大人の余裕。
メインの、ニュージーランド産牛ほほ肉のポワレが出てきた時には、僕は飲み物をスプモーニに変えていた。
りょうこさんはシェフおすすめのグラスワインの赤を二杯、すみれさんはいつもどおりの白をすいすいと飲んで、残り少ない三杯目を傾けながら、
「やっぱり美味しいものと楽しいおしゃべりは、活力になるわよね。」
と楽しそうだ。
りょうこさんと二人、すみれさんの部屋を訪れたのは夕方で、
「山川と申します。」
と、すみれさんに慣れた手つきで名刺を差し出したりょうこさんは、仕事の顔をしていた。
「りょうこさんね。いつもかおるがお世話になっております。どうぞ、座って。」
すみれさんのそのスマートな対応もまた、会社の面接かなにかみたいで、普段の昼間の彼女たちの仕事ぶりを少し垣間見たような気がした。僕にはない、仕事の顔、なんかいいなと見つめてしまっていた。
「かおる?」
「あ、いえ。なんか会社みたいだな、と思って」
「あはっ。そうね。りょうこさん、ごめんなさいね。フランクにいきましょ。楽にしてね。」
「ふふふ。ありがとうございます。」
それから二人は、僕の話であれやこれや盛り上がり、僕だってそりゃ、気が合うだろうな…とは思っていたけれど、すでに二人は僕の話す隙を与えず、ぽんぽんと話が飛び交っていて、それでとうとう、
「ねぇ、お腹空かない?近くに美味しいフレンチ居酒屋があるの。行きましょう?」
というわけで。
このフレンチシックなダマスク柄の壁に、艶のあるアンティークな丸テーブル、深緑のランチョンマット、クラシックなうさぎの置物、フレンチというよりは、わりとカジュアルなビストロタイプのお店「ベルエキップ」で僕たちは、食事をしているのだった。

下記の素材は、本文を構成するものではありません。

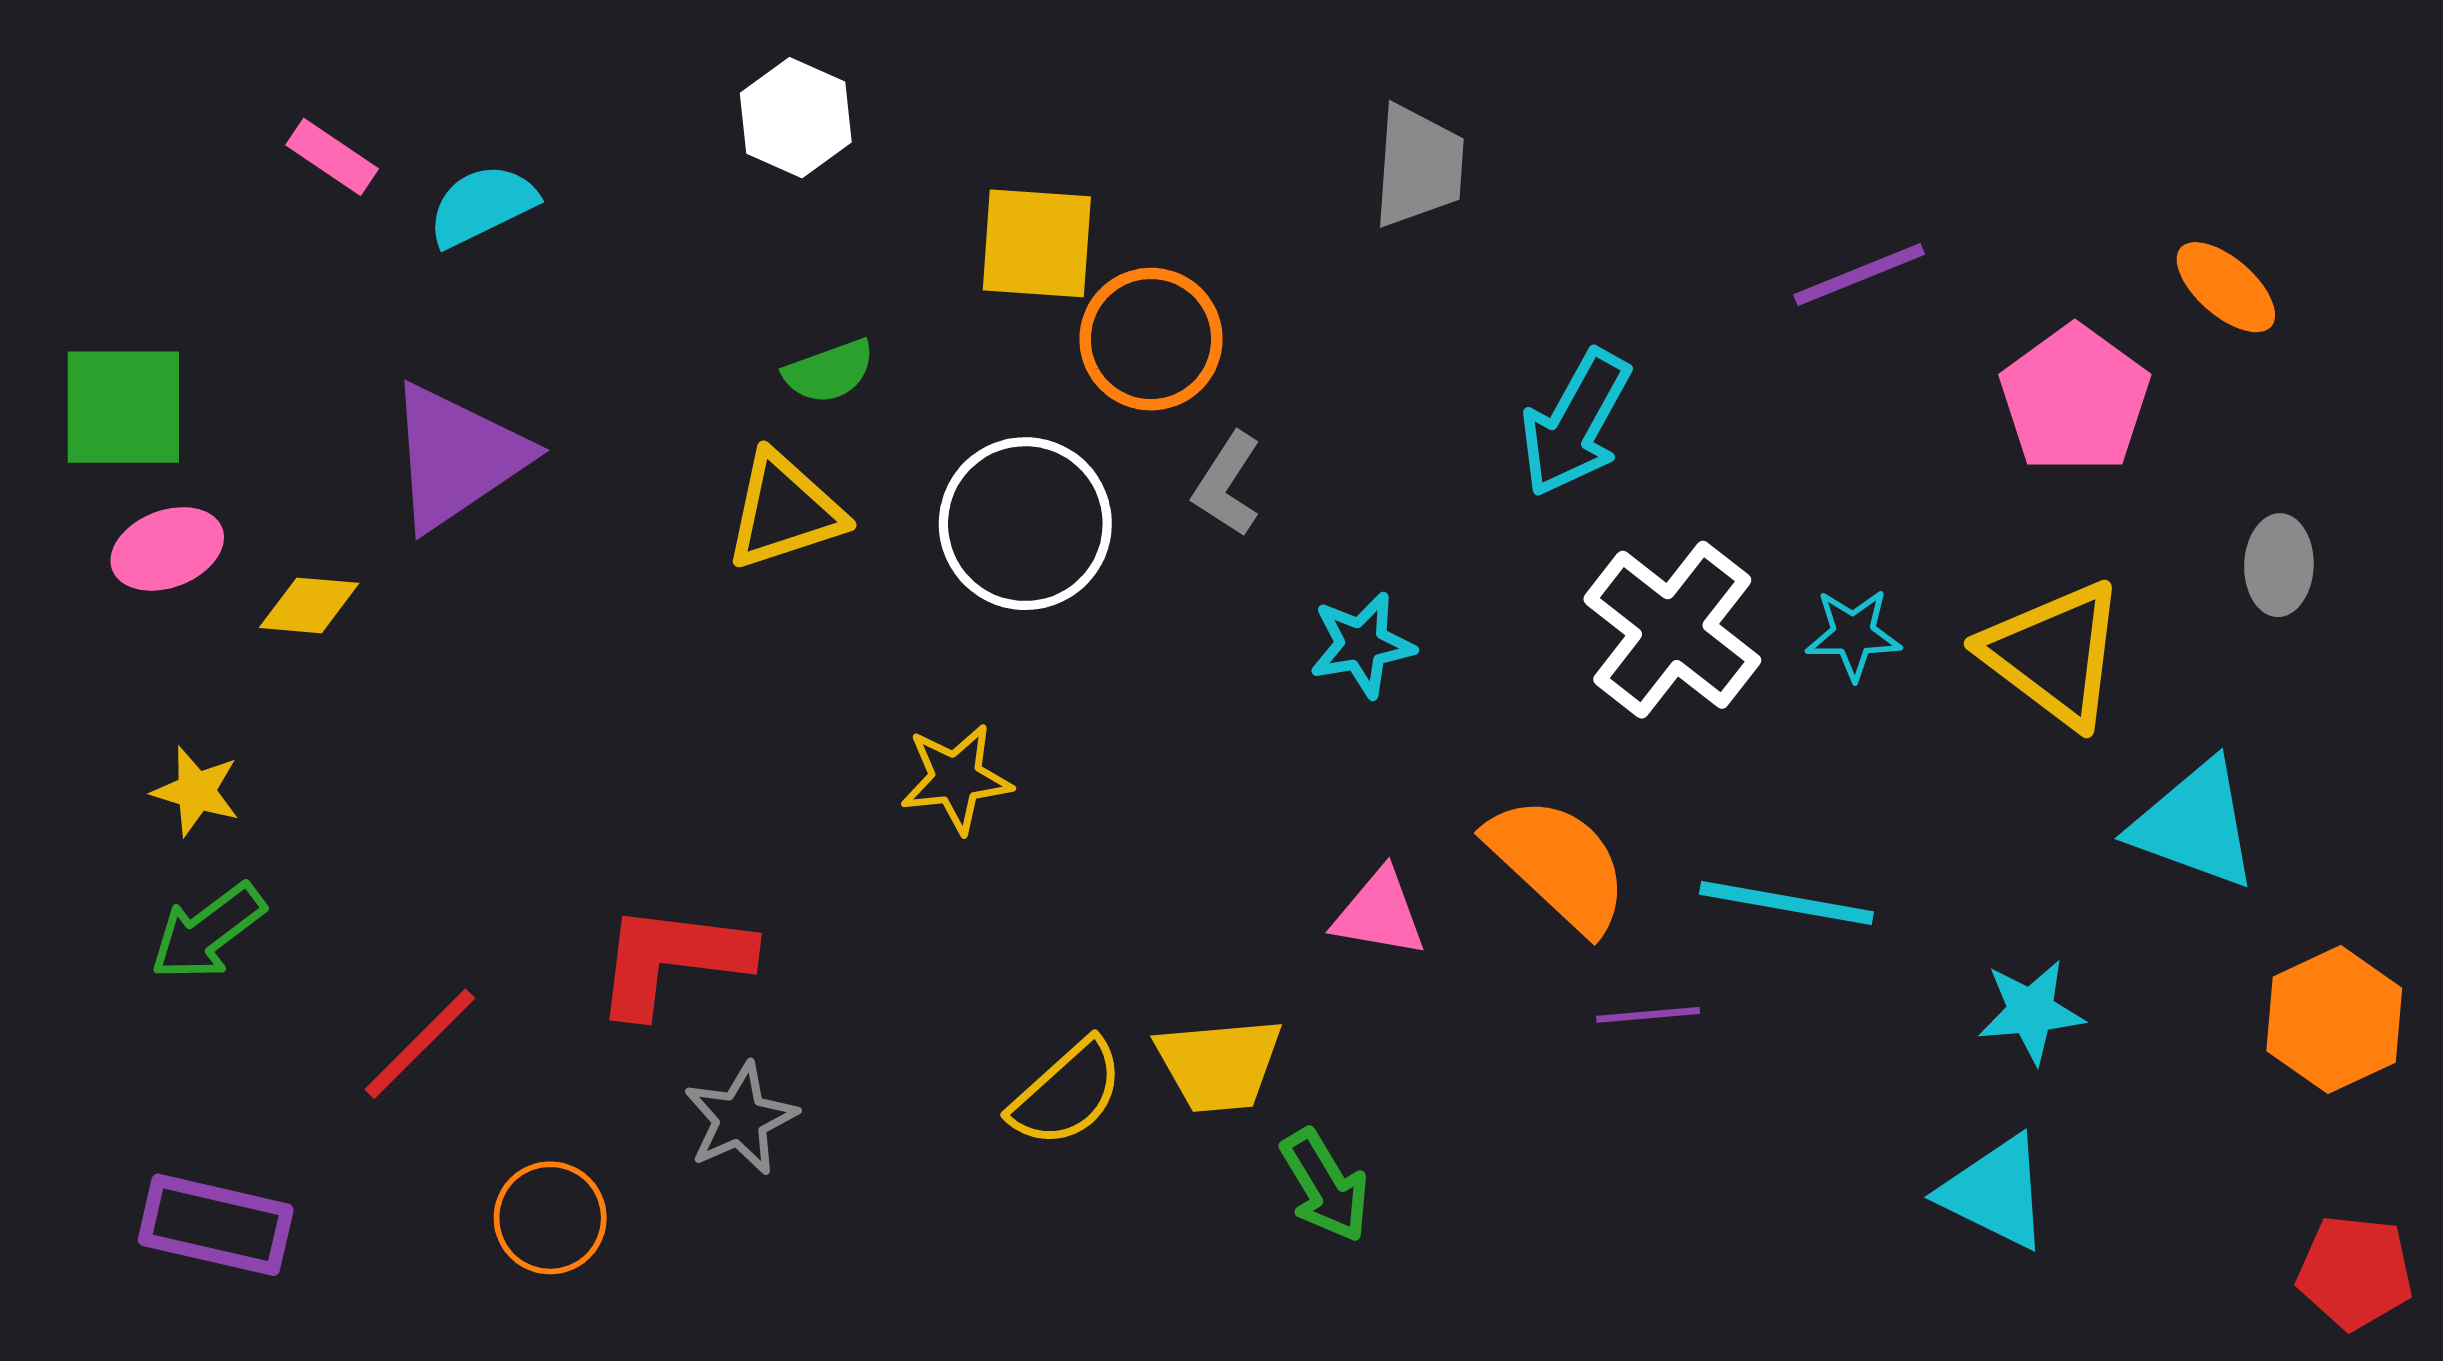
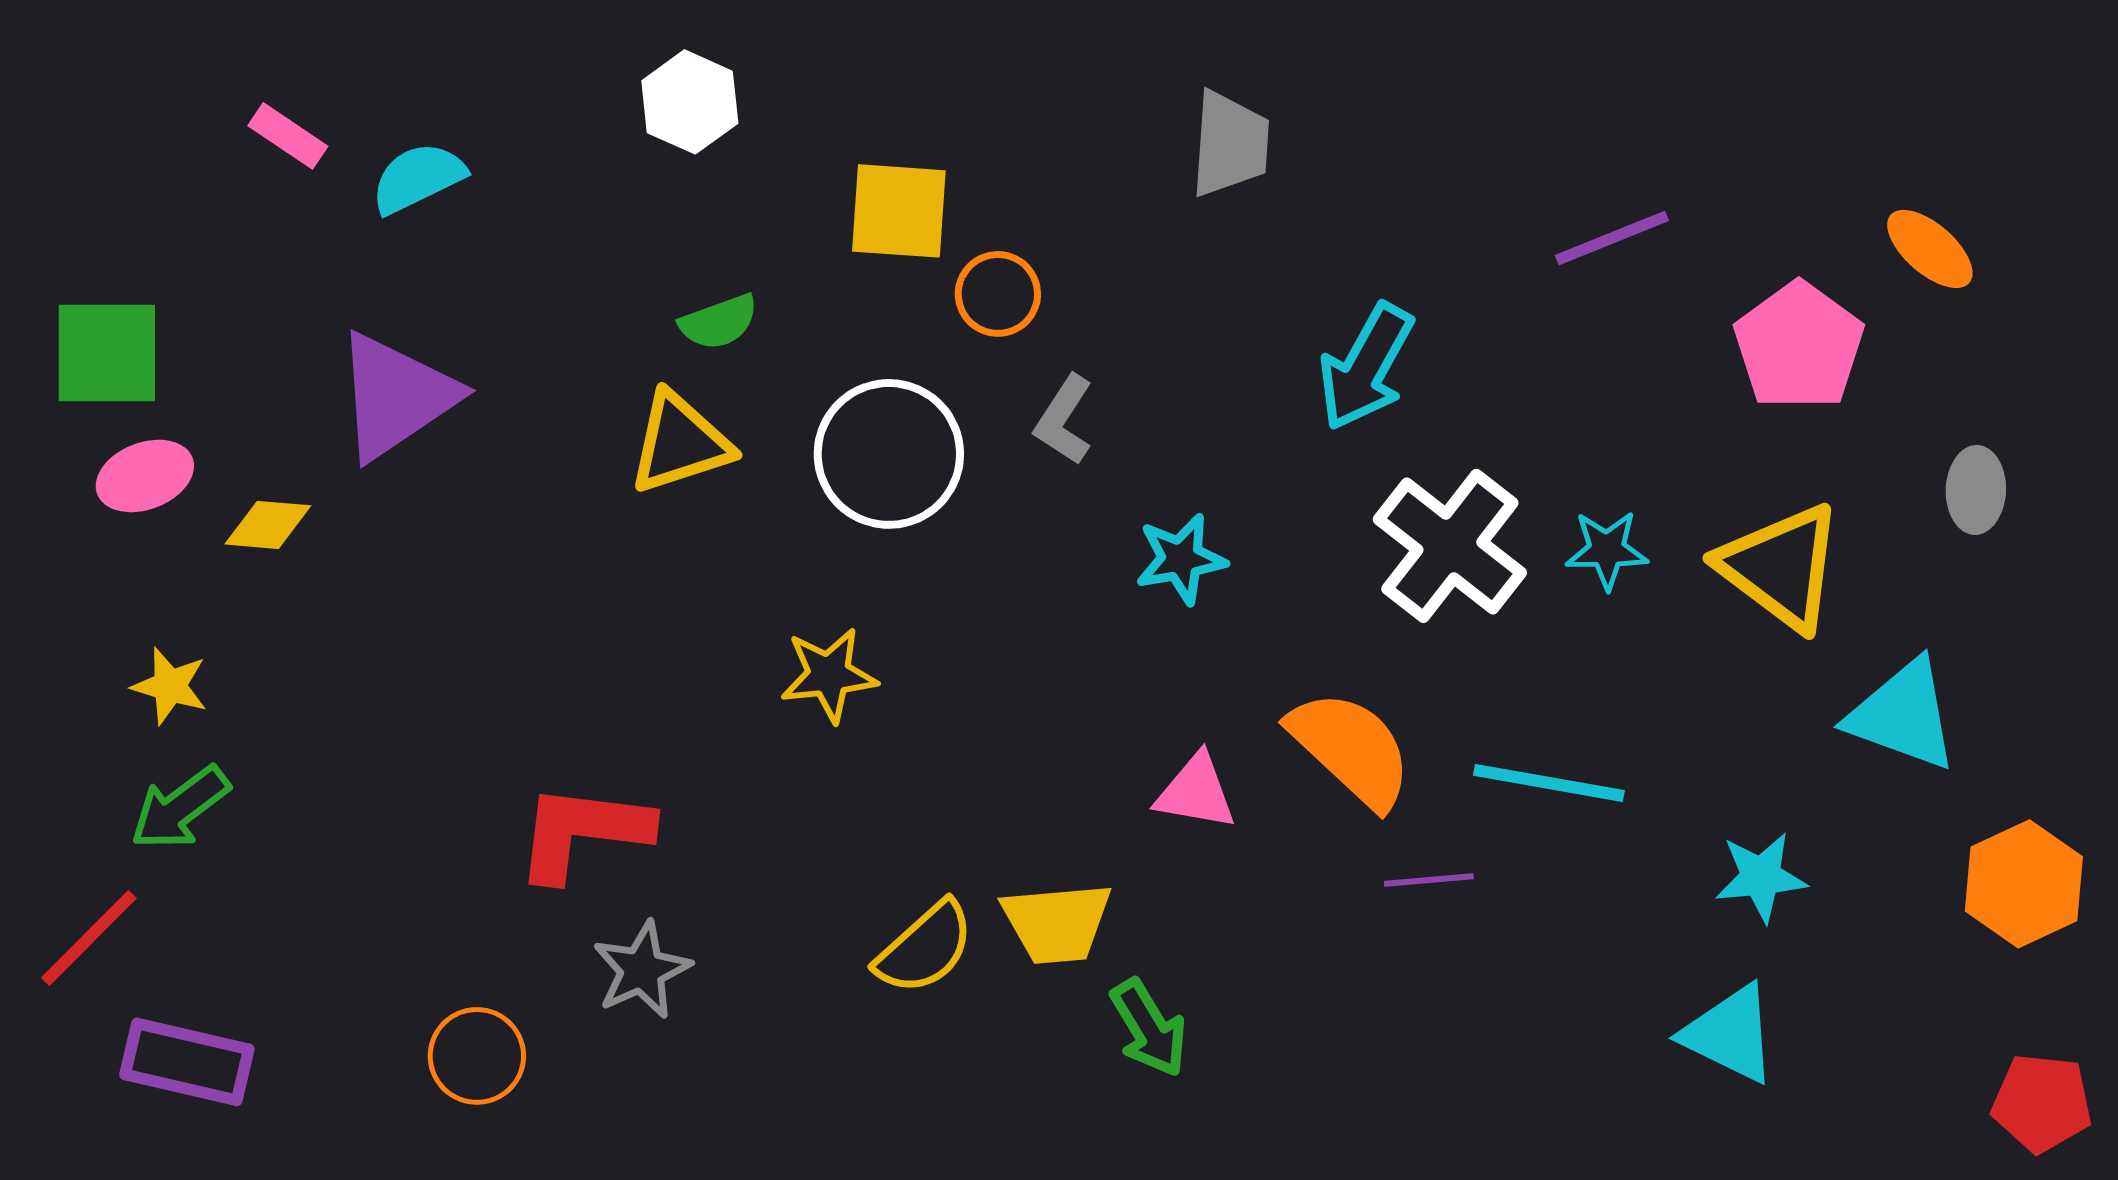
orange circle: (1151, 339) -> (998, 294), size x0.7
red line: (420, 1044) -> (89, 938), moved

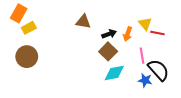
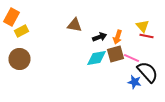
yellow triangle: (145, 24) -> (142, 26), moved
brown square: (108, 51) -> (116, 54), moved, turned 30
pink line: (142, 56) -> (132, 58), turned -56
cyan diamond: (114, 73) -> (96, 58), moved

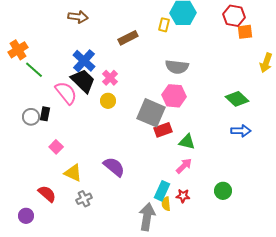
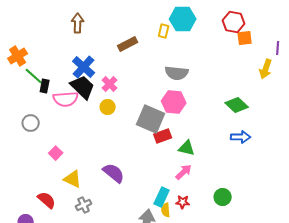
brown arrow: (78, 17) -> (78, 23), turned -96
pink semicircle: (66, 93) -> (66, 99), turned 125
black rectangle: (45, 114) -> (45, 86), moved

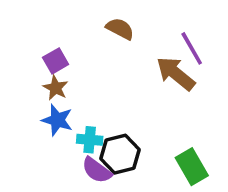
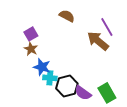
blue star: (57, 120) -> (42, 67), moved
purple semicircle: (97, 170) -> (83, 93), moved

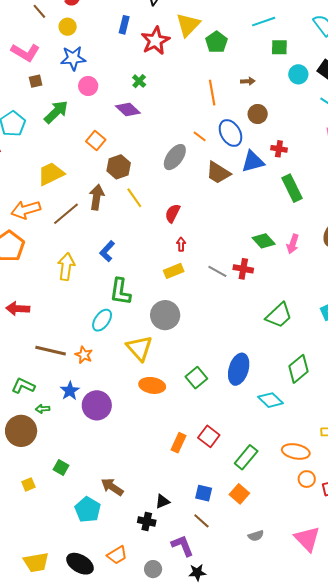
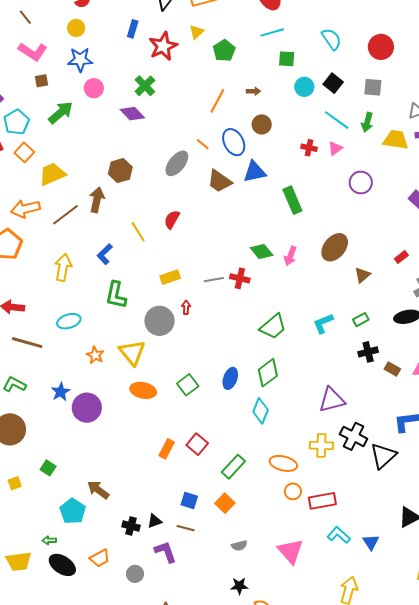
brown line: (39, 11) -> (25, 17), moved
yellow triangle: (188, 25) -> (197, 32), size x0.6
green cross: (139, 81) -> (145, 86), size x1.5
orange line: (212, 93) -> (217, 101), turned 35
orange square: (96, 141) -> (24, 152), moved
red cross: (279, 149) -> (309, 148), moved
yellow line: (134, 198) -> (138, 232), moved
red arrow: (181, 244) -> (186, 307), moved
gray line: (217, 271) -> (214, 280), turned -42
cyan ellipse: (102, 320) -> (69, 321), moved, turned 35
brown line: (51, 351) -> (27, 343), moved
orange star: (84, 355) -> (95, 355), moved
blue ellipse: (239, 369) -> (230, 378), size x0.7
green diamond: (298, 369) -> (268, 373), moved
cyan diamond: (270, 400) -> (261, 411), turned 65
green arrow: (43, 409) -> (49, 540), moved
black triangle: (162, 501) -> (155, 521), moved
brown line: (201, 521) -> (186, 528), turned -30
black star: (197, 572) -> (239, 586), moved

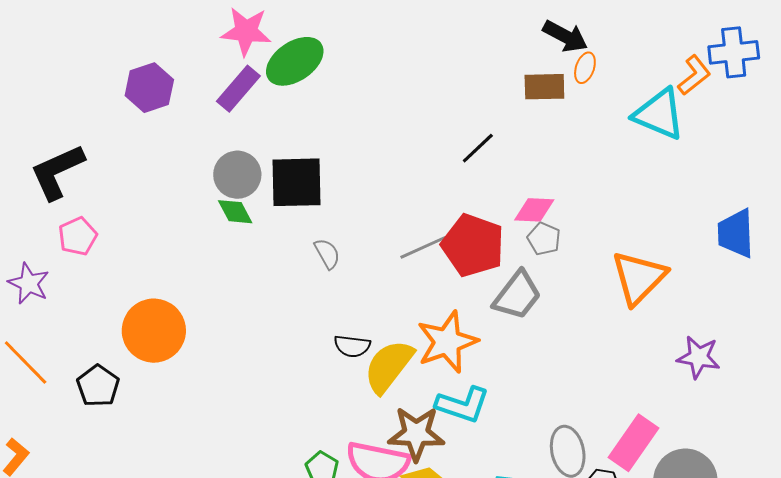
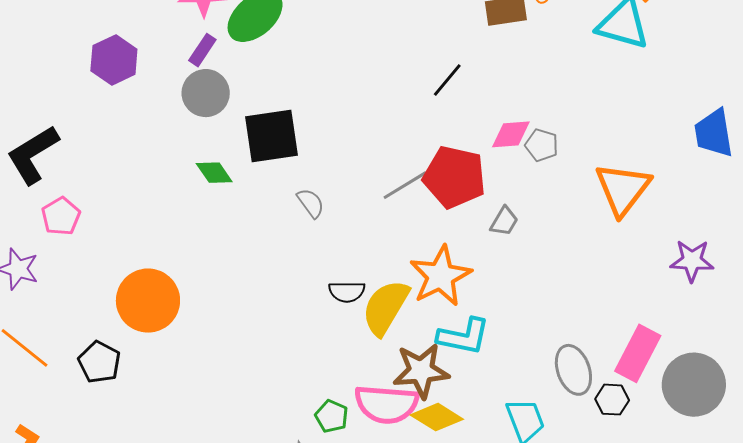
purple rectangle: (238, 89) -> (202, 50), size x0.7
gray circle: (237, 175) -> (206, 93), moved
gray pentagon: (544, 239) -> (542, 145), moved
gray trapezoid: (517, 295) -> (504, 221), size x0.6

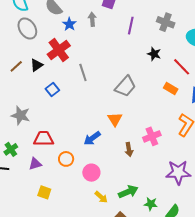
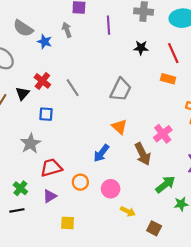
red cross: (59, 50) -> (42, 81), moved, size x0.7
red line: (182, 67) -> (173, 53), turned 36
blue square: (52, 89) -> (46, 114), turned -32
gray star: (21, 115) -> (30, 143), moved, turned -30
brown arrow: (129, 149) -> (143, 154), size x1.5
green arrow: (128, 192) -> (165, 184), moved

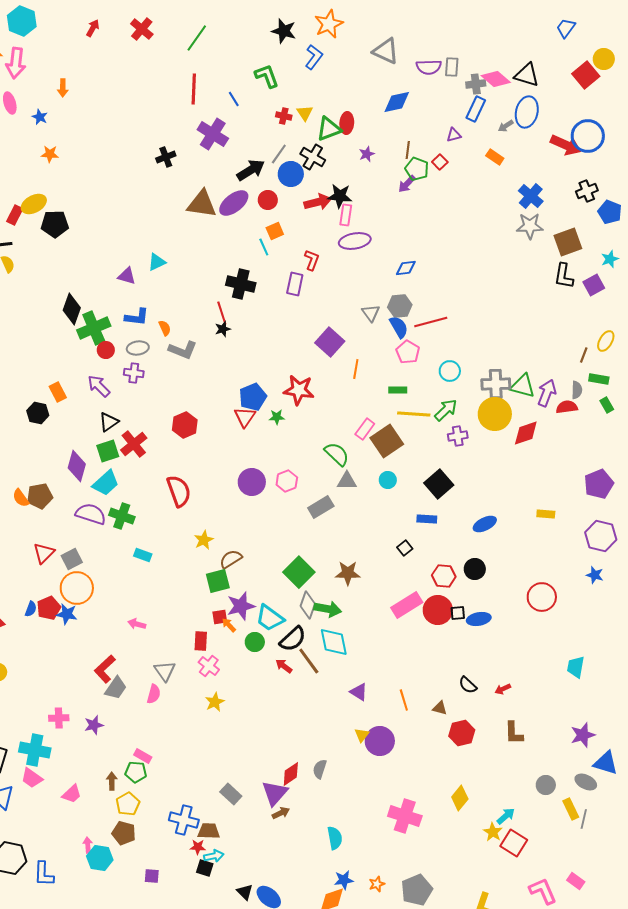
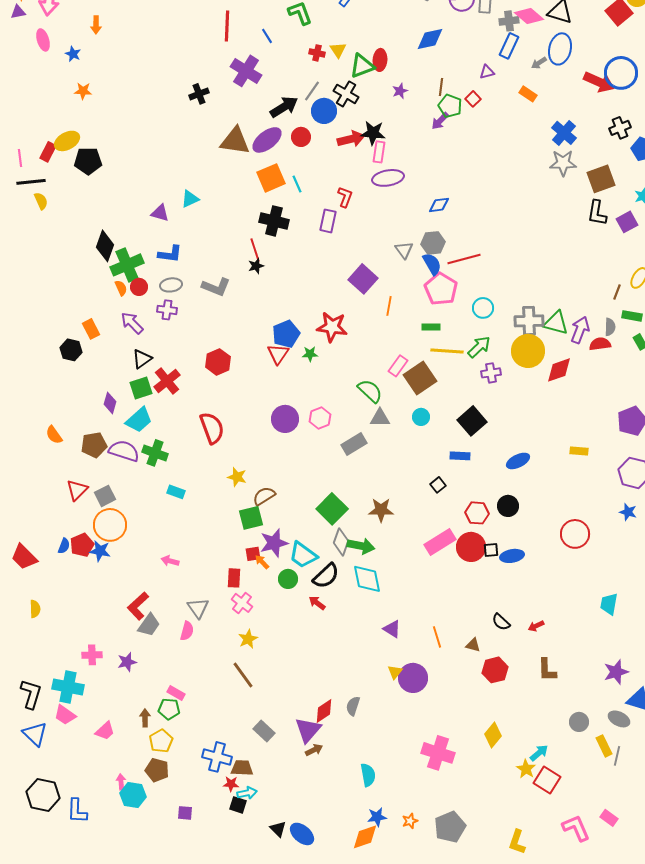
orange square: (275, 231) -> (271, 178), moved, size x1.6
orange semicircle: (165, 328) -> (121, 288), moved
pink pentagon: (408, 352) -> (441, 289), size x1.4
purple diamond: (77, 466) -> (110, 403), size x0.7
brown pentagon: (40, 496) -> (94, 445), moved
yellow star: (204, 540) -> (237, 477), turned -30
brown line: (309, 661) -> (243, 675), moved

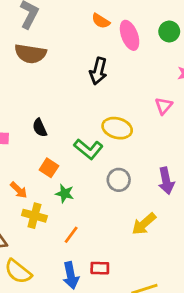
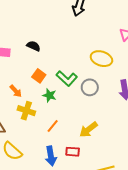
black semicircle: (40, 128) -> (33, 46), turned 136
yellow ellipse: (117, 128) -> (101, 59), moved
green L-shape: (88, 149) -> (67, 78), moved
yellow arrow: (144, 224) -> (88, 130), moved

アミューズも、鮮魚のお刺身サラダも、冷製オニオンポタージュも、どれも美味しい。すみれさんが好きそうな味、店内の雰囲気も含めて賑やか過ぎず、かといって気取らず居心地が良い。
「ん〜、おいしっ。」
すみれさんが仕事の話をしはじめると、りょうこさんも通ずるところがあるようで、とくに若手の育成に関しては、二人の口調は強くなってきて、
「そうですよね!あとでとかじゃないですよね!」
「そうそう!それ今できるよ、って言っちゃえばいいのよ、笑顔でサラッと。」
「笑顔でサラッと。」
「笑顔ってやっぱり、改めて大事なのよ。」
ふふふ、と二人が笑うその笑顔に、若干ゾゾッとしたのは僕だけだろうか。ともかく、二人はとても盛り上がっていて、僕はそんな二人を見ながら、外パリッ中ジュワッなほほ肉を頬張った。
バルサミコ酢の酸味がほどよくて美味しい。
「りょうこちゃんみたいな子がうちにも欲しいわ。ねぇ、転職とか考えたことないの?」
おいおい。それじゃあ本当に面接みたいじゃないかと思ったけれど、りょうこさんも
「そうなんですよね、最近、少し考えたりすることはあるんです。」
とか言い出している。え、え、転職?と、二人を交互に見つめる僕を、りょうこさんが見つめ返し
「でも、かおるくんもお仕事はじめたばかりですし。転職は考えてますけど、今じゃない、気がします。」
と、言った。
「あはっ。かおる、愛されてるのね〜。」
クルクルとグラスの赤ワインを回しながら、すみれさんは僕を覗きこんでニヤつく。
僕は急に照れくさくなって、体温が上がってきて、ぼわっとアルコールがまわってしまう。
僕は二人ほどお酒が強くはないのだ。
「赤くなってる。かわいっ。」
🍸🌃
「ごちそうさまでした。楽しかったです。」
「こちらこそ。またごはん行きましょうね。」
「すみちゃん、ありがと。」
ぴょこんと頭を下げるかおるくんの頬は赤く、目は充血している。酔ってしまったみたいだ。
「りょうこちゃん、かおる、お願いね。」
「はい、すみれさんもお気をつけて。おやすみなさい。」
「はいはーい。おやすみ〜。」
ひらひらと手を振って、すみれさんはマンションの方へ歩き出し、私たちはそんな背中を見送ると、反対方向に歩きはじめた。
私の右手を、腕ごと抱き抱えるみたいにして、酔ったかおるくんが握っている。
楽しい夜だった。
すみれさんは明るくて、さっぱりしていて、少し強引で、それでいて品があって。話す内容にも、ふとした所作にも、大人の余裕みたいなのを感じて、こんな上司だったら素敵だろうなと、前向きに転職を考えてみたくなった。いつでも颯爽と前を歩く格好良い大人を見ると、ワクワクする。このところ若手育成に正直うんざりすることが多かっただけに、すみれさんとの会話は、とても刺激的で、目指す姿が見つかったような、道が開けたような清々しさを感じていた。キリッとしながら奥深いさっきの赤ワインのように。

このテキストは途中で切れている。